### RECORDS SUPPLIED

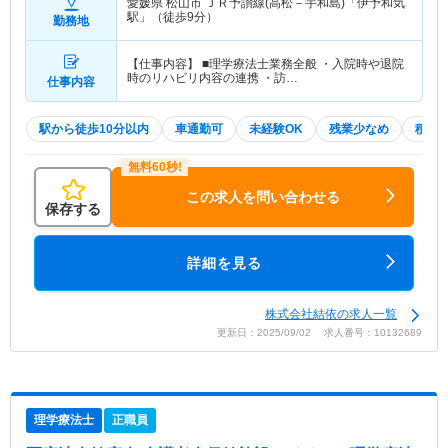
愛媛県 松山市
ＪＲ予讃線(高松－宇和島)「伊予和気
駅」（徒歩9分）
勤務地
【仕事内容】 ■理学療法士業務全般 ・入院時や退院
時のリハビリ内容の連携 ・訪…
仕事内容
駅から徒歩10分以内
車通勤可
未経験OK
残業少なめ
積極
この求人を問い合わせる
保存する
詳細を見る
株式会社結依の求人一覧
更新日：2025/09/02 求人番号：10132689
理学療法士
正職員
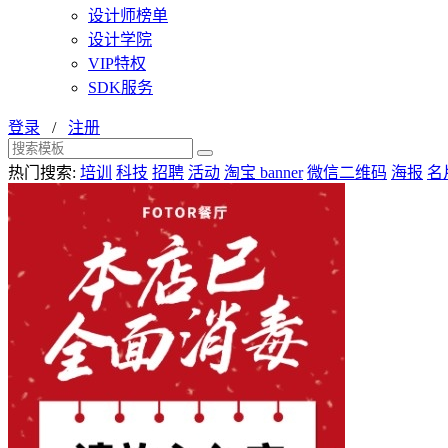
设计师榜单
设计学院
VIP特权
SDK服务
登录
/
注册
热门搜索:
培训
科技
招聘
活动
淘宝 banner
微信二维码
海报
名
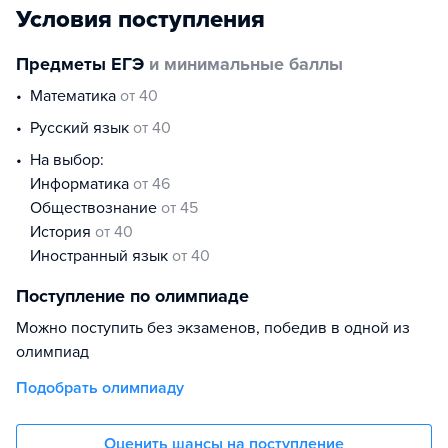
Условия поступления
Предметы ЕГЭ
и минимальные баллы
математика
от 40
русский язык
от 40
На выбор:
информатика
от 46
обществознание
от 45
история
от 40
иностранный язык
от 40
Поступление по олимпиаде
Можно поступить без экзаменов, победив в одной из
олимпиад
Подобрать олимпиаду
Оценить шансы на поступление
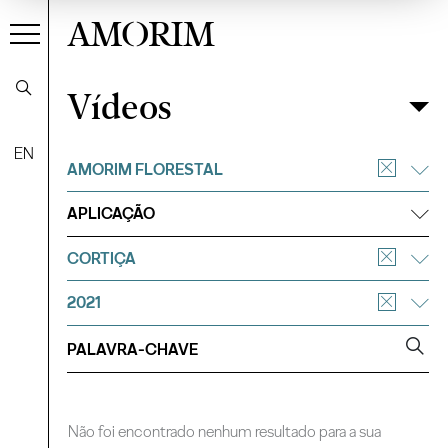
AMORIM
Vídeos
Vídeos
Filtrar
EN
AMORIM FLORESTAL
APLICAÇÃO
CORTIÇA
2021
Não foi encontrado nenhum resultado para a sua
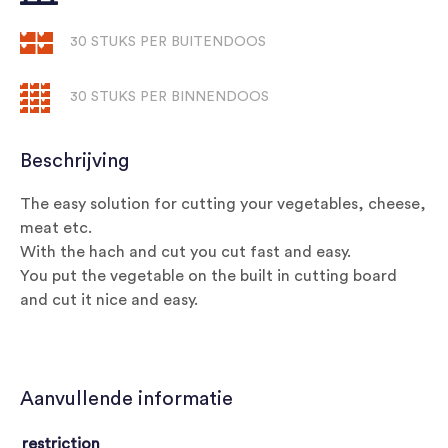
30 STUKS PER BUITENDOOS
30 STUKS PER BINNENDOOS
Beschrijving
The easy solution for cutting your vegetables, cheese,
meat etc.
With the hach and cut you cut fast and easy.
You put the vegetable on the built in cutting board
and cut it nice and easy.
Aanvullende informatie
restriction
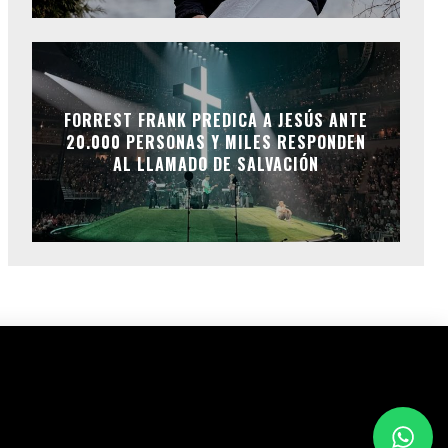
FORREST FRANK PREDICA A JESÚS ANTE
20.000 PERSONAS Y MILES RESPONDEN
AL LLAMADO DE SALVACIÓN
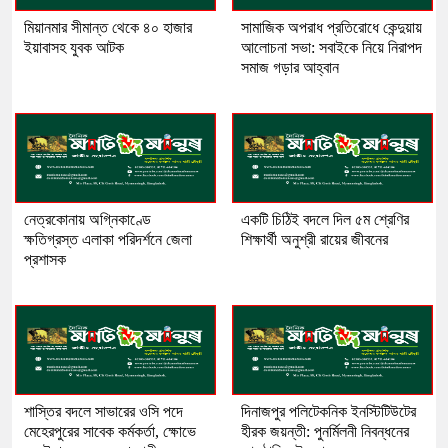
মিয়ানমার সীমান্ত থেকে ৪০ হাজার
সামাজিক অপরাধ প্রতিরোধে কেন্দুয়ায়
ইয়াবাসহ যুবক আটক
আলোচনা সভা: সবাইকে নিয়ে নিরাপদ
সমাজ গড়ার আহ্বান
নেত্রকোনায় অগ্নিকাণ্ডে
একটি চিঠিই বদলে দিল ৫ম শ্রেণির
ক্ষতিগ্রস্ত এলাকা পরিদর্শনে জেলা
শিক্ষার্থী অনুশ্রী রায়ের জীবনের
প্রশাসক
শাস্তির বদলে সাভারের ওসি পদে
দিনাজপুর পলিটেকনিক ইনস্টিটিউটের
মেহেরপুরের সাবেক কর্মকর্তা, ক্ষোভে
হীরক জয়ন্তী: পুনর্মিলনী নিবন্ধনের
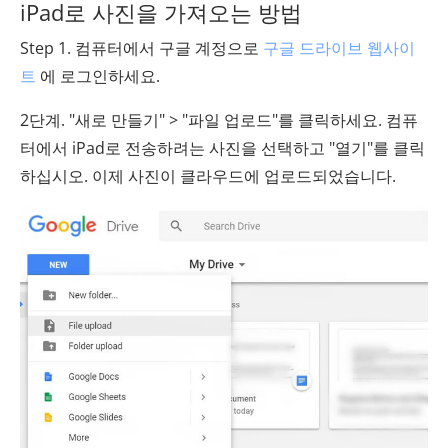
iPad로 사진을 가져오는 방법
Step 1. 컴퓨터에서 구글 계정으로
구글 드라이브 웹사이
트
에 로그인하세요.
2단계. "새로 만들기" > "파일 업로드"를 클릭하세요. 컴퓨
터에서 iPad로 전송하려는 사진을 선택하고 "열기"를 클릭
하십시오. 이제 사진이 클라우드에 업로드되었습니다.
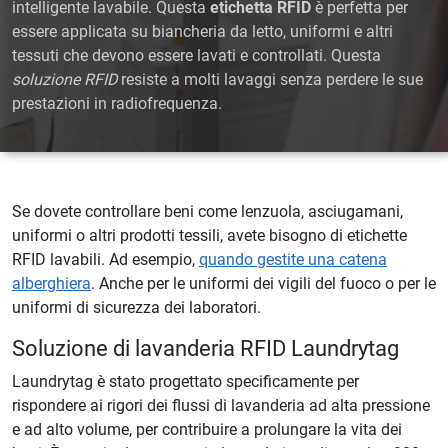
intelligente lavabile. Questa
etichetta RFID
è perfetta per
essere applicata su biancheria da letto, uniformi e altri
tessuti che devono essere lavati e controllati. Questa
soluzione RFID
resiste a molti lavaggi senza perdere le sue
prestazioni in radiofrequenza.
Se dovete controllare beni come lenzuola, asciugamani,
uniformi o altri prodotti tessili, avete bisogno di etichette
RFID lavabili. Ad esempio,
quando gestite una catena
alberghiera
. Anche per le uniformi dei vigili del fuoco o per le
uniformi di sicurezza dei laboratori.
Soluzione di lavanderia RFID Laundrytag
Laundrytag è stato progettato specificamente per
rispondere ai rigori dei flussi di lavanderia ad alta pressione
e ad alto volume, per contribuire a prolungare la vita dei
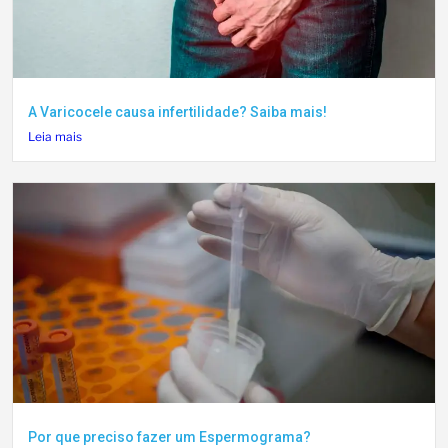
A Varicocele causa infertilidade? Saiba mais!
Leia mais
Por que preciso fazer um Espermograma?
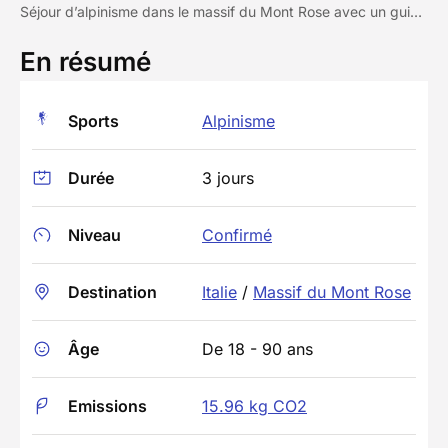
Séjour d’alpinisme dans le massif du Mont Rose avec un guide privé
En résumé
Sports
Alpinisme
Durée
3 jours
Niveau
Confirmé
Destination
Italie
/
Massif du Mont Rose
Âge
De 18 - 90 ans
Emissions
15.96 kg CO2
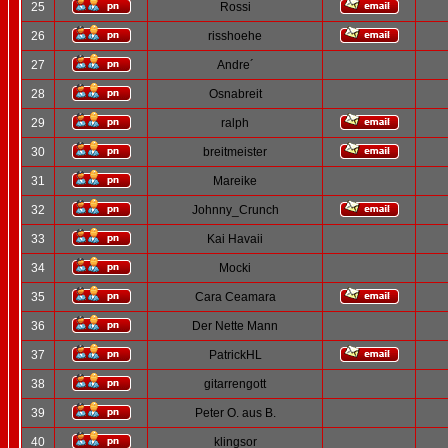
25
Rossi
26
risshoehe
27
Andre´
28
Osnabreit
29
ralph
30
breitmeister
31
Mareike
32
Johnny_Crunch
33
Kai Havaii
34
Mocki
35
Cara Ceamara
36
Der Nette Mann
37
PatrickHL
38
gitarrengott
39
Peter O. aus B.
40
klingsor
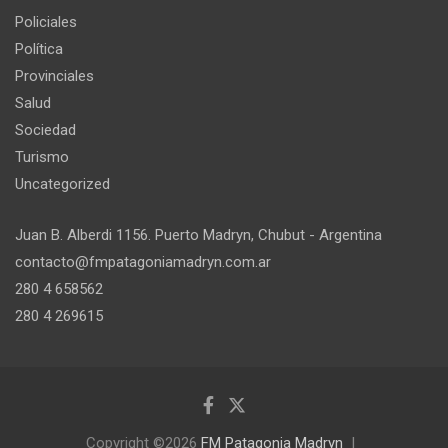
Policiales
Política
Provinciales
Salud
Sociedad
Turismo
Uncategorized
Juan B. Alberdi 1156. Puerto Madryn, Chubut - Argentina
contacto@fmpatagoniamadryn.com.ar
280 4 658562
280 4 269615
Copyright ©2026
FM Patagonia Madryn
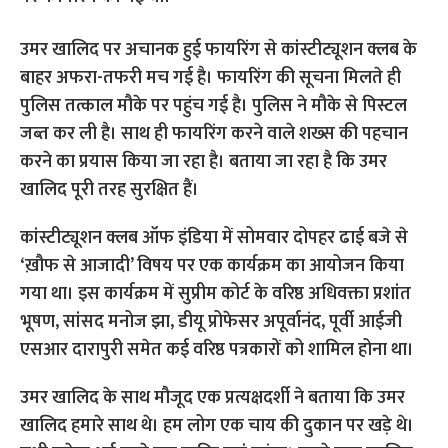
उमर खालिद पर अचानक हुई फायरिंग से कांस्टीट्यूशन क्लब के
बाहर अफरा-तफरी मच गई है। फायरिंग की सूचना मिलते ही
पुलिस तत्काल मौके पर पहुंच गई है। पुलिस ने मौके से पिस्टल
जब्त कर ली है। साथ ही फायरिंग करने वाले शख्स की पहचान
करने का प्रयास किया जा रहा है। बताया जा रहा है कि उमर
खालिद पूरी तरह सुरक्षित हैं।
कांस्टीट्यूशन क्लब ऑफ इंडिया में सोमवार दोपहर ढाई बजे से
‘ख़ौफ से आजादी’ विषय पर एक कार्यक्रम का आयोजन किया
गया था। इस कार्यक्रम में सुप्रीम कोर्ट के वरिष्ठ अधिवक्ता प्रशांत
भूषण, सांसद मनोज झा, डीयू प्रोफेसर अपूर्वानंद, पूर्वी आईजी
एसआर दारापुरी समेत कई वरिष्ठ पत्रकारों को शामिल होना था।
उमर खालिद के साथ मौजूद एक प्रत्यक्षदर्शी ने बताया कि उमर
खालिद हमारे साथ थे। हम लोग एक चाय की दुकान पर खड़े थे।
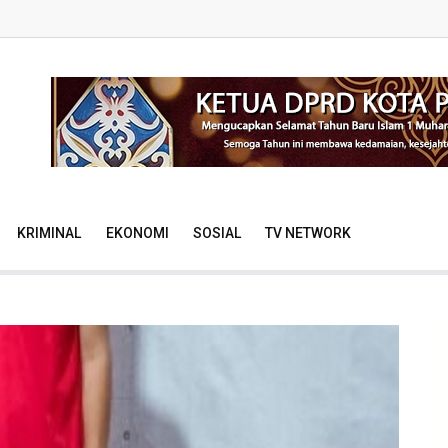
KRIMINAL
EKONOMI
SOSIAL
TV NETWORK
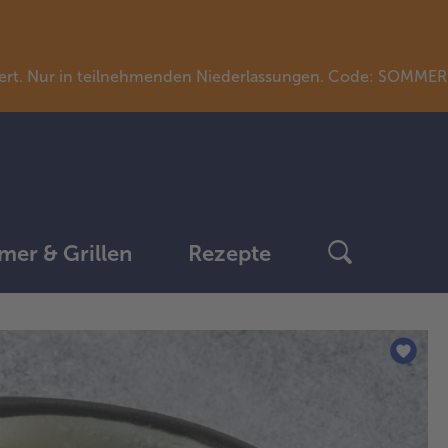
llwert. Nur in teilnehmenden Niederlassungen. Code: SOMME
er & Grillen
Rezepte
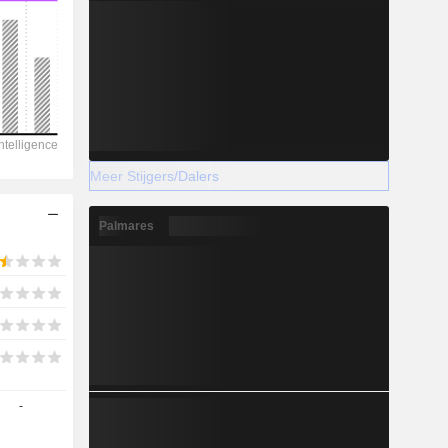
2028
1.137
Meer Stijgers/Dalers
6,96%
-
Palmares
2028
80
-
-5,88%
-73,3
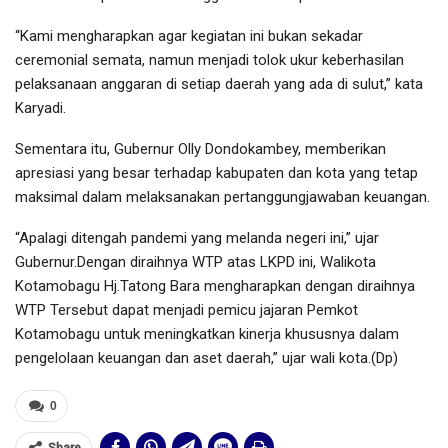
“Kami mengharapkan agar kegiatan ini bukan sekadar
ceremonial semata, namun menjadi tolok ukur keberhasilan
pelaksanaan anggaran di setiap daerah yang ada di sulut,” kata
Karyadi.
Sementara itu, Gubernur Olly Dondokambey, memberikan
apresiasi yang besar terhadap kabupaten dan kota yang tetap
maksimal dalam melaksanakan pertanggungjawaban keuangan.
“Apalagi ditengah pandemi yang melanda negeri ini,” ujar
Gubernur.Dengan diraihnya WTP atas LKPD ini, Walikota
Kotamobagu Hj.Tatong Bara mengharapkan dengan diraihnya
WTP Tersebut dapat menjadi pemicu jajaran Pemkot
Kotamobagu untuk meningkatkan kinerja khususnya dalam
pengelolaan keuangan dan aset daerah,” ujar wali kota.(Dp)
0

######

The answer must consist solely of the lines from the first line of the records through the line containing "Предметы ЕГЭ", reproduced exactly and without the pictures.

# YOUR RESPONSE:
愛媛県 松山市
ＪＲ予讃線(高松－宇和島)「伊予和気
駅」（徒歩9分）
勤務地
【仕事内容】 ■理学療法士業務全般 ・入院時や退院
時のリハビリ内容の連携 ・訪…
仕事内容
駅から徒歩10分以内
車通勤可
未経験OK
残業少なめ
積極
この求人を問い合わせる
保存する
詳細を見る
株式会社結依の求人一覧
更新日：2025/09/02 求人番号：10132689
理学療法士
正職員
设计师榜单
设计学院
VIP特权
SDK服务
登录
/
注册
热门搜索:
培训
科技
招聘
活动
淘宝 banner
微信二维码
海报
名
Условия поступления
Предметы ЕГЭ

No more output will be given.